A afirmação vem do novo relatório trimestral da CoinShares. Segundo o documento, acordos de longo prazo e retornos muito superiores na área de computação de alto desempenho tornam esse movimento praticamente definitivo para várias operações corporativas.
“Uma recuperação do BTC dificilmente reverterá a transição para IA”, destacou a CoinShares em sua análise. O autor do relatório, Luke Nolan, explicou que desfazer esses acordos comerciais seria algo complexo e financeiramente inviável.
A Core Scientific, por exemplo, pagou quase US$ 42 milhões para cancelar um pedido de 15 EH/s de hardware de mineração de última geração. Além disso, diversas operadoras já comprometeram seus locais de instalação com contratos de aluguel para IA que duram até 15 anos.
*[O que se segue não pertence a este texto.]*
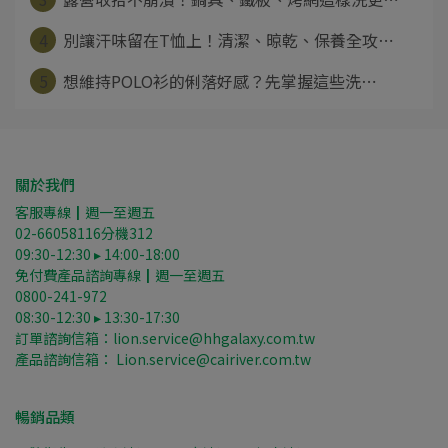
4
別讓汗味留在T恤上！清潔、晾乾、保養全攻⋯
5
想維持POLO衫的俐落好感？先掌握這些洗⋯
關於我們
客服專線┃週一至週五
02-66058116分機312
09:30-12:30 ▸ 14:00-18:00
免付費產品諮詢專線┃週一至週五
0800-241-972
08:30-12:30 ▸ 13:30-17:30
訂單諮詢信箱：lion.service@hhgalaxy.com.tw
產品諮詢信箱： Lion.service@cairiver.com.tw
暢銷品類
Os números explicam a mudança agressiva de foco dos mineradores de Bitcoin. A CoinShares estima que a infraestrutura de IA gera hoje cerca de US$ 1,5 milhão em lucro por megawatt. Em comparação, a atividade cripto rende aproximadamente US$ 500 mil pela mesma quantidade de energia gasta.
O impacto da IA nas empresas e nos mineradores de Bitcoin
Com essa grande diferença de receita, pelo menos 35 EH/s de poder computacional devem deixar o grupo de empresas listadas em bolsa. Esse volume representa quase 4,7% de toda a taxa de hash atual da rede principal, que opera na casa dos 750 EH/s.
Algumas companhias já iniciaram a sua saída. A Keel, antiga Bitfarms, encerrou suas atividades de mineração em junho. A IREN planeja concluir sua transição até o fim de 2026, enquanto a Cipher Digital deve deixar o setor até o final de 2027. A TeraWulf também está desativando seus 145 MW restantes de capacidade.
A economia da mineração foi severamente testada recentemente. O custo médio em dinheiro para produzir uma moeda chegou a US$ 75.500 no segundo trimestre, época em que o ativo fechou cotado a apenas US$ 58.400.
As condições de mercado melhoraram desde então. A recuperação do preço para a faixa de US$ 77.000 elevou a receita diária para cerca de US$ 38 por petahash, levando a maioria dos operadores de volta para acima do ponto de equilíbrio financeiro.
Ainda assim, a CoinShares avalia que os mineradores de Bitcoin que já destinaram sua energia para a inteligência artificial não vão recuar de suas decisões. Empresas como Riot, MARA, HIVE e Bitdeer, no entanto, mantêm modelos flexíveis e podem acabar absorvendo novas capacidades no futuro.